Absent this, one of three conditions exist;

1. There is no monopoly. In which case violence is widespread, and there is no state.

2. There is no legitimacy. In which case violence is capricious. This is your condition of tyranny (unaccountable power).

3. Some non-state power or agent assumes the monopoly on legitimate violence. In which case it becomes, by definition the State.

The state's claim is to legitimacy. A capricious exercise would be an abrogation of legitimacy

Weber, Max (1978). Roth, Guenther; Wittich, Claus (eds.). Economy and Society. Berkeley: U. California P. p. 54.

<https://archive.org/details/economysociety00webe/page/54/mod...>

There's an excellent explanation of the common misunderstanding in this episode of the Talking Politics podcast: <https://play.acast.com/s/history-of-ideas/weberonleadership>

The misleading and abbreviated form that's frequently found online seems to have originated with Rothbard in the 1960s, and was further popularised by Nozick in the 1970s. It's now falsely accepted as a truth when in fact it is a gross misrepresentation and obscures the core principles Weber advanced.




I am aware of the original definition and am not simply parroting it. I am questioning the idea of legitimacy here. Capriciousness is a highly relative term that is influenced by class and social differences i.e. what will appear legitimate and normal to an economically established person will be much more violent to a person of lower status.

The other problem is that even if you admit that legitimacy is a thing and not a circular construct (i.e. the idea is reinforced to promote the relative power of the group that sees itself as legitimate, and gains currency because the group is already powerful), you still have other states to contend with that are just against each other with no rules above them. And of course the capriciousness of a state against another state is seen as just normal diplomacy because we are used to it, when in fact it is often quite a brutal affair.

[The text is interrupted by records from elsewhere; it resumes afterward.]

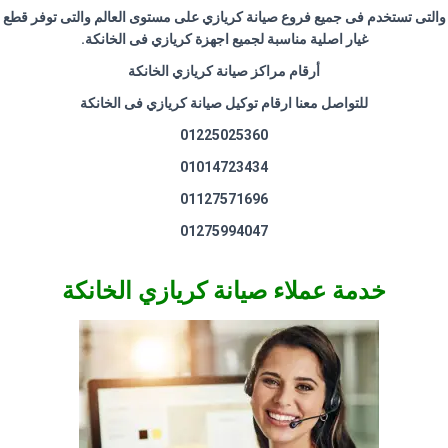
والتى تستخدم فى جميع فروع صيانة كريازي على مستوى العالم والتى توفر قطع
غيار اصلية مناسبة لجميع اجهزة كريازي فى الخانكة
.
أرقام مراكز صيانة كريازي الخانكة
للتواصل معنا ارقام توكيل صيانة كريازي فى الخانكة
01225025360
01014723434
01127571696
01275994047
خدمة عملاء صيانة كريازي الخانكة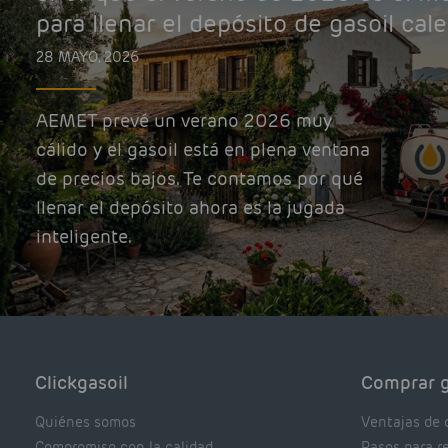
para llenar el depósito de gasoil cal
28 MAYO, 2026
AEMET prevé un verano 2026 muy
cálido y el gasoil está en plena ventana
de precios bajos. Te contamos por qué
llenar el depósito ahora es la jugada
inteligente.
Clickgasoil
Comprar g
Quiénes somos
Ventajas de 
Compromiso con la calidad
Pasos para r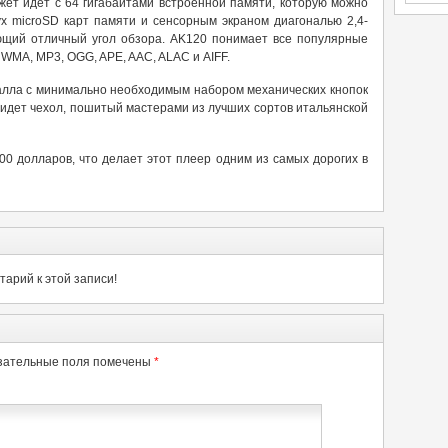
аджет идет с 64 гигабайтами встроенной памяти, которую можно
ух microSD карт памяти и сенсорным экраном диагональю 2,4-
ющий отличный угол обзора. AK120 понимает все популярные
WMA, MP3, OGG, APE, AAC, ALAC и AIFF.
талла с минимально необходимым набором механических кнопок
0 идет чехол, пошитый мастерами из лучших сортов итальянской
300 долларов, что делает этот плеер одним из самых дорогих в
арий к этой записи!
зательные поля помечены
*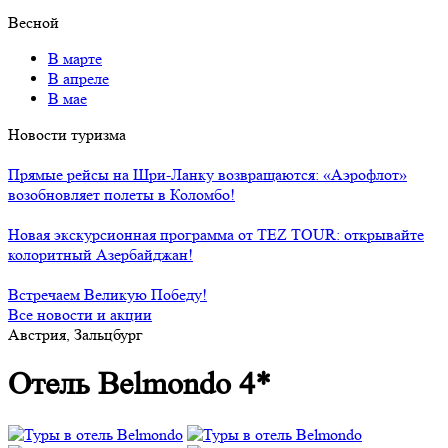
Весной
В марте
В апреле
В мае
Новости туризма
Прямые рейсы на Шри-Ланку возвращаются: «Аэрофлот»
возобновляет полеты в Коломбо!
Новая экскурсионная программа от TEZ TOUR: открывайте
колоритный Азербайджан!
Встречаем Великую Победу!
Все новости и акции
Австрия, Зальцбург
Отель Belmondo 4*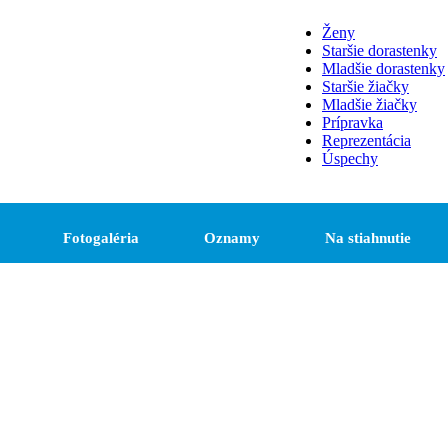
Ženy
Staršie dorastenky
Mladšie dorastenky
Staršie žiačky
Mladšie žiačky
Prípravka
Reprezentácia
Úspechy
Fotogaléria
Oznamy
Na stiahnutie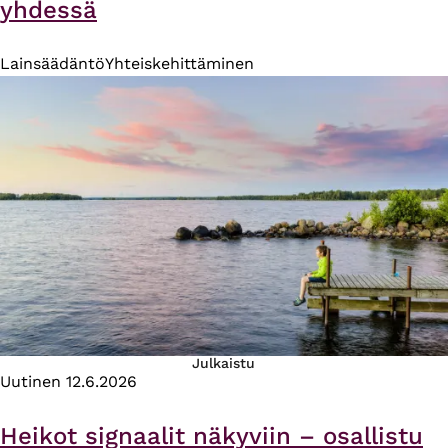
yhdessä
Lainsäädäntö
Yhteiskehittäminen
Julkaistu
Uutinen
12.6.2026
Heikot signaalit näkyviin – osallistu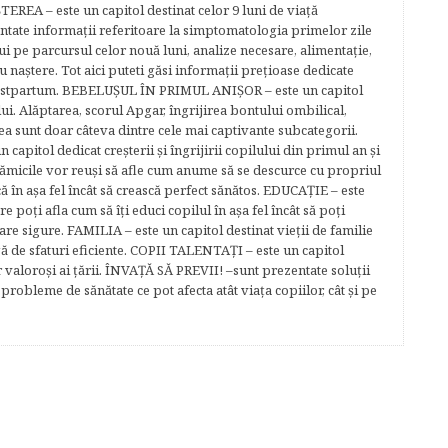
EREA – este un capitol destinat celor 9 luni de viaţă
entate informaţii referitoare la simptomatologia primelor zile
lui pe parcursul celor nouă luni, analize necesare, alimentaţie,
u naştere. Tot aici puteti găsi informaţii preţioase dedicate
 postpartum. BEBELUŞUL ÎN PRIMUL ANIŞOR – este un capitol
lui. Alăptarea, scorul Apgar, îngrijirea bontului ombilical,
ea sunt doar câteva dintre cele mai captivante subcategorii.
capitol dedicat creşterii şi îngrijirii copilului din primul an şi
Mămicile vor reuşi să afle cum anume să se descurce cu propriul
că în aşa fel încât să crească perfect sănătos. EDUCAŢIE – este
re poţi afla cum să îţi educi copilul în aşa fel încât să poţi
e sigure. FAMILIA – este un capitol destinat vieţii de familie
gă de sfaturi eficiente. COPII TALENTAŢI – este un capitol
r valoroși ai țării. ÎNVAŢĂ SĂ PREVII! –sunt prezentate soluţii
robleme de sănătate ce pot afecta atât viaţa copiilor, cât şi pe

Legitimacy isn't what you'd emphasized initially, however, and my sense is that presenting Weber's definition and analyzing it with specific focus brings the issue to light more usefully.

I agree that the question of legitimacy is central, and highly concerning.

Intrastate conflict would fall outside Weber's definition, though how specifically that occurs can vary, e.g., within international zones (usually maritime, occasionally air or space, outside of Antarctica very seldom on land), or with border / sovereignty conflicts (India/Pakistan, India/China, China/Taiwan, North & South Korea, Israel/Palestine, Russia and numerous former Soviet republics, etc.), failed states (Somalia, Yemen, Afghanistan), or geopolitics (numerous US invasions, incursions, regime-changes, etc., for example).

What the US is doing in terms of demanding device access and holding data for inordinate lengths of time, as well as numerous other examples of the state-capitalist surveillance apparatus is exceedingly troubling.

But getting Weber's definition correct makes for a better basis for discussion.